§ **Exercise requirements**: What follows is a set of entries. Give them again exactly, without the pictures.

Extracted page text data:
====

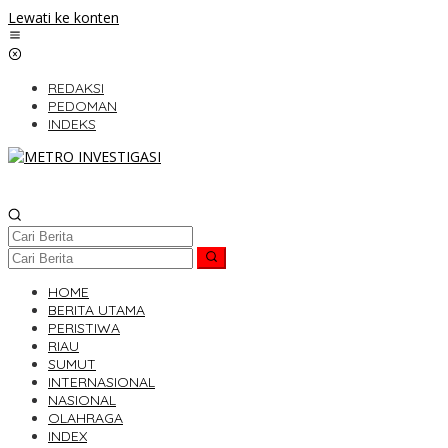
Lewati ke konten
REDAKSI
PEDOMAN
INDEKS
HOME
BERITA UTAMA
PERISTIWA
RIAU
SUMUT
INTERNASIONAL
NASIONAL
OLAHRAGA
INDEX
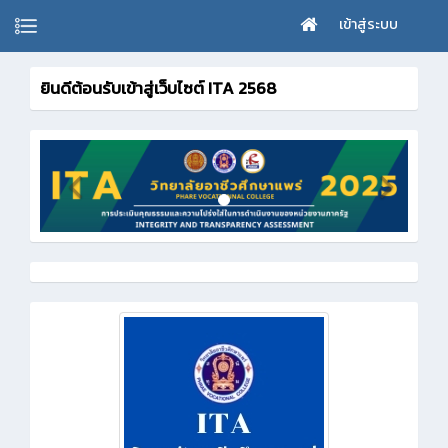
เข้าสู่ระบบ
ยินดีต้อนรับเข้าสู่เว็บไซต์ ITA 2568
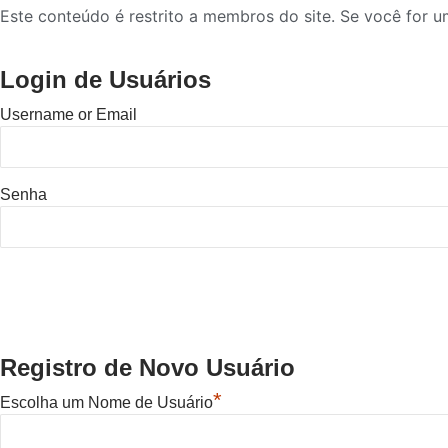
Este conteúdo é restrito a membros do site. Se você for um
Login de Usuários
Username or Email
Senha
Registro de Novo Usuário
*
Escolha um Nome de Usuário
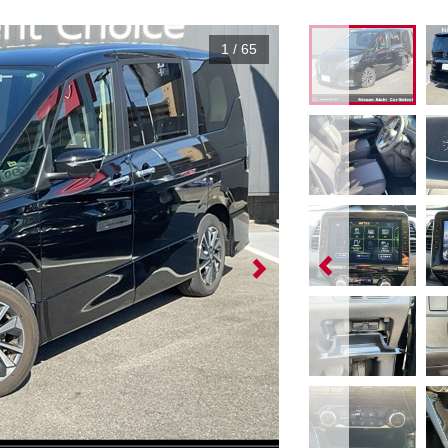
1
/
65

====

§ **Solution for this task**:
Lewati ke konten
REDAKSI
PEDOMAN
INDEKS
HOME
BERITA UTAMA
PERISTIWA
RIAU
SUMUT
INTERNASIONAL
NASIONAL
OLAHRAGA
INDEX
เข้าสู่ระบบ
ยินดีต้อนรับเข้าสู่เว็บไซต์ ITA 2568
Este conteúdo é restrito a membros do site. Se você for um
Login de Usuários
Username or Email
Senha
Registro de Novo Usuário
*
Escolha um Nome de Usuário
1
/
65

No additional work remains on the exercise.